Key Takeaways:
The Claude Agent SDK is Anthropic's library for building autonomous AI agents in Python and TypeScript. It exposes the same agent loop, built-in tools, and context management that power Claude Code, so your agent can read files, run commands, search the web, and edit code out of the box, without you implementing tool execution.
One history note explains most broken tutorials. The SDK launched as claude-code-sdk and was renamed claude-agent-sdk in late 2025. The options class changed from ClaudeCodeOptions to ClaudeAgentOptions at the same time.
Check any guide against the official Agent SDK documentation before copying its imports.
Built-in tools your agent gets immediately:
Anthropic's own guidance in Building Effective Agents draws the line clearly. Agents fit open-ended problems where you cannot predict the number of steps or hardcode a path.
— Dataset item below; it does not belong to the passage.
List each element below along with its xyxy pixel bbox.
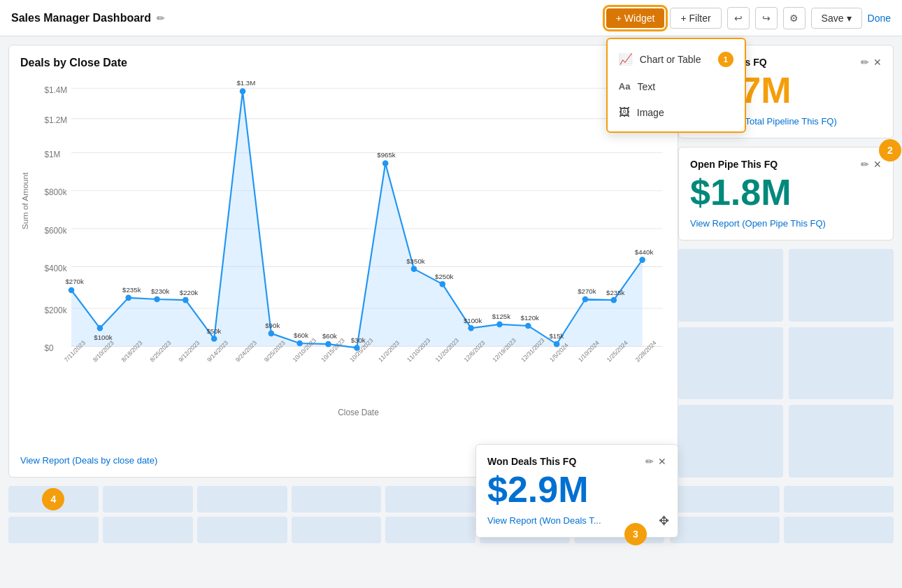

If the steps are known, a linear workflow is faster, cheaper, and easier to debug. Do not reach for an agent because agents are fashionable.
If an agent is the right call, the next question is which Anthropic surface to build on:
| Agent SDK | Client SDK (Messages API) | Managed Agents | |
|---|---|---|---|
| What it is | Agent loop as a Python/TS library | Raw API; you build the loop | Anthropic-hosted REST agent |
| Runs in | Your process, your infra | Your process | Anthropic infrastructure |
| Tools | Built-in + MCP, executed for you | You implement execution | Claude triggers; you execute |
| Best for | Custom apps, pipelines, automation | Full control, thin integrations | Production without sandbox infra |
Claude Code itself stays in the picture for interactive work and one-off tasks. Many teams use the CLI for daily development and the SDK for production automation. The two share workflows directly.
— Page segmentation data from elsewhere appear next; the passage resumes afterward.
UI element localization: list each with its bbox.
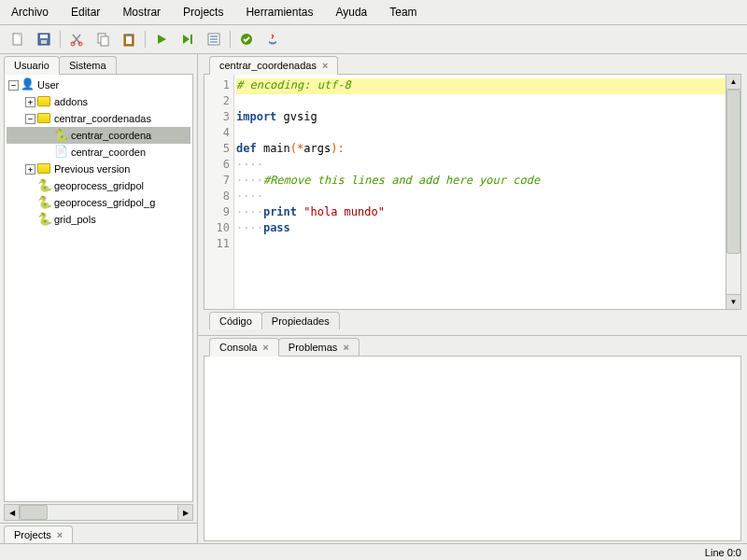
- svg-rect-12: [190, 35, 192, 44]
- tree-centrar-py[interactable]: 🐍centrar_coordena: [7, 127, 190, 144]
- left-panel: Usuario Sistema −👤User +addons −centrar_…: [0, 54, 198, 543]
- cut-icon[interactable]: [66, 29, 87, 49]
- scroll-down-icon[interactable]: ▼: [726, 294, 740, 309]
- run-icon[interactable]: [151, 29, 172, 49]
- tab-propiedades[interactable]: Propiedades: [261, 312, 340, 329]
- editor-region: centrar_coordenadas× 1234567891011 # enc…: [198, 54, 747, 329]
- tree-previous[interactable]: +Previous version: [7, 161, 190, 177]
- editor-file-tab[interactable]: centrar_coordenadas×: [209, 56, 338, 75]
- scroll-up-icon[interactable]: ▲: [726, 75, 740, 90]
- left-tabs: Usuario Sistema: [0, 56, 197, 74]
- menu-team[interactable]: Team: [378, 2, 428, 22]
- line-gutter: 1234567891011: [204, 75, 234, 309]
- main-area: Usuario Sistema −👤User +addons −centrar_…: [0, 54, 747, 543]
- menu-archivo[interactable]: Archivo: [0, 2, 60, 22]
- user-icon: 👤: [21, 77, 35, 92]
- svg-rect-10: [126, 36, 132, 44]
- java-icon[interactable]: [262, 29, 283, 49]
- editor-tabs: centrar_coordenadas×: [198, 56, 747, 74]
- cursor-position: Line 0:0: [705, 547, 741, 558]
- svg-rect-4: [41, 40, 47, 44]
- tree-centrar-other[interactable]: 📄centrar_coorden: [7, 144, 190, 161]
- python-icon: 🐍: [37, 178, 52, 193]
- save-icon[interactable]: [34, 29, 54, 49]
- console-output[interactable]: [204, 356, 741, 541]
- menubar: Archivo Editar Mostrar Projects Herramie…: [0, 0, 747, 25]
- close-icon[interactable]: ×: [262, 342, 268, 353]
- tree-grid[interactable]: 🐍grid_pols: [7, 211, 190, 228]
- menu-projects[interactable]: Projects: [172, 2, 234, 22]
- tab-projects[interactable]: Projects×: [4, 525, 73, 543]
- scroll-left-icon[interactable]: ◀: [5, 505, 20, 520]
- data-file-icon: 📄: [54, 145, 69, 160]
- console-tabs: Consola× Problemas×: [198, 338, 747, 356]
- folder-icon: [37, 161, 52, 176]
- menu-mostrar[interactable]: Mostrar: [111, 2, 172, 22]
- new-file-icon[interactable]: [7, 29, 28, 49]
- folder-icon: [37, 94, 52, 109]
- folder-icon: [37, 111, 52, 126]
- code-editor[interactable]: 1234567891011 # encoding: utf-8 import g…: [204, 74, 741, 310]
- run-alt-icon[interactable]: [177, 29, 198, 49]
- paste-icon[interactable]: [119, 29, 139, 49]
- copy-icon[interactable]: [92, 29, 113, 49]
- tree-geo1[interactable]: 🐍geoprocess_gridpol: [7, 177, 190, 194]
- file-tree[interactable]: −👤User +addons −centrar_coordenadas 🐍cen…: [4, 74, 193, 502]
- toolbar: [0, 25, 747, 54]
- right-area: centrar_coordenadas× 1234567891011 # enc…: [198, 54, 747, 543]
- svg-rect-11: [126, 34, 132, 36]
- tab-sistema[interactable]: Sistema: [59, 56, 117, 74]
- editor-vscrollbar[interactable]: ▲ ▼: [726, 75, 740, 309]
- tab-consola[interactable]: Consola×: [209, 338, 279, 357]
- check-icon[interactable]: [236, 29, 257, 49]
- tree-centrar-folder[interactable]: −centrar_coordenadas: [7, 110, 190, 127]
- svg-rect-1: [19, 34, 21, 36]
- python-icon: 🐍: [37, 212, 52, 227]
- scroll-right-icon[interactable]: ▶: [177, 505, 192, 520]
- tree-geo2[interactable]: 🐍geoprocess_gridpol_g: [7, 194, 190, 211]
- tab-problemas[interactable]: Problemas×: [278, 338, 359, 356]
- status-bar: Line 0:0: [0, 543, 747, 560]
- tab-usuario[interactable]: Usuario: [4, 56, 60, 75]
- close-icon[interactable]: ×: [57, 529, 63, 540]
- list-icon[interactable]: [204, 29, 224, 49]
- menu-ayuda[interactable]: Ayuda: [324, 2, 378, 22]
- svg-rect-8: [101, 36, 108, 46]
- left-bottom-tabs: Projects×: [0, 523, 197, 543]
- editor-bottom-tabs: Código Propiedades: [198, 310, 747, 329]
- tree-hscrollbar[interactable]: ◀ ▶: [4, 504, 193, 521]
- svg-rect-3: [40, 35, 48, 38]
- tree-addons[interactable]: +addons: [7, 93, 190, 110]
- tab-codigo[interactable]: Código: [209, 312, 262, 329]
- close-icon[interactable]: ×: [343, 342, 348, 353]
- python-icon: 🐍: [37, 195, 52, 210]
- python-icon: 🐍: [54, 128, 69, 143]
- menu-herramientas[interactable]: Herramientas: [234, 2, 324, 22]
- menu-editar[interactable]: Editar: [60, 2, 111, 22]
- close-icon[interactable]: ×: [322, 60, 328, 71]
- code-content[interactable]: # encoding: utf-8 import gvsig def main(…: [234, 75, 726, 309]
- console-region: Consola× Problemas×: [198, 335, 747, 543]
- tree-root-user[interactable]: −👤User: [7, 77, 190, 93]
If you are committed to Claude and want batteries included, use the Agent SDK: the loop, tools, and context management ship working.
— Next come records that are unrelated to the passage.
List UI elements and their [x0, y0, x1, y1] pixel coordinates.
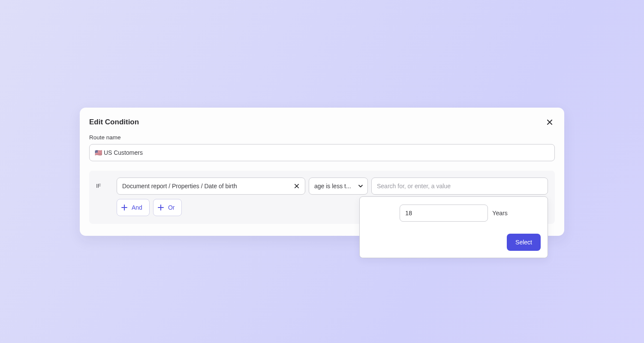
- add-and-button[interactable]: And: [117, 199, 150, 216]
- value-input[interactable]: [371, 178, 548, 195]
- property-select[interactable]: Document report / Properties / Date of b…: [117, 178, 305, 195]
- dialog-header: Edit Condition: [89, 117, 555, 127]
- property-value: Document report / Properties / Date of b…: [122, 183, 293, 190]
- plus-icon: [158, 205, 164, 211]
- plus-icon: [121, 205, 127, 211]
- condition-block: IF Document report / Properties / Date o…: [89, 171, 555, 224]
- select-row: Select: [367, 234, 541, 251]
- add-or-button[interactable]: Or: [153, 199, 182, 216]
- close-icon: [547, 120, 552, 125]
- clear-property-button[interactable]: [293, 182, 301, 190]
- condition-row: IF Document report / Properties / Date o…: [96, 178, 548, 195]
- route-name-input[interactable]: [89, 144, 555, 161]
- operator-select[interactable]: age is less t...: [309, 178, 368, 195]
- route-name-label: Route name: [89, 134, 555, 141]
- close-button[interactable]: [545, 117, 555, 127]
- select-button[interactable]: Select: [507, 234, 541, 251]
- dialog-title: Edit Condition: [89, 118, 139, 126]
- if-label: IF: [96, 183, 113, 189]
- age-value-input[interactable]: [400, 205, 488, 222]
- edit-condition-dialog: Edit Condition Route name IF Document re…: [80, 108, 564, 236]
- age-unit-label: Years: [492, 210, 507, 217]
- and-label: And: [132, 204, 142, 211]
- age-value-row: Years: [367, 205, 541, 222]
- or-label: Or: [168, 204, 175, 211]
- chevron-down-icon: [358, 184, 363, 189]
- age-dropdown-panel: Years Select: [359, 196, 548, 258]
- value-input-wrap: [371, 178, 548, 195]
- close-icon: [295, 184, 299, 188]
- operator-value: age is less t...: [314, 183, 355, 190]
If you need multi-model flexibility, graph-style orchestration, or LangSmith observability, LangChain's LangGraph and Deep Agents are model-agnostic and run against any provider.
The OpenAI Agents SDK plays the same primitive-level role as Claude's, built around handoff chains in OpenAI's ecosystem.
Prerequisites are light:
Install (pick your language)
# Python
pip install claude-agent-sdk
# TypeScript
npm install @anthropic-ai/claude-agent-sdk
# Both
export ANTHROPIC_API_KEY=your-api-key
The TypeScript SDK bundles a native Claude Code binary, so there is no separate CLI install. Python users who hit CLINotFoundError need the Claude Code CLI on PATH. If pip reports no matching distribution, your interpreter is older than 3.10.
Enterprise stacks can authenticate through a cloud provider instead of a direct key: set CLAUDE_CODE_USE_BEDROCK=1 for Amazon Bedrock, CLAUDE_CODE_USE_VERTEX=1 for Google Vertex AI, or CLAUDE_CODE_USE_FOUNDRY=1 for Azure AI Foundry, each with that platform's credentials.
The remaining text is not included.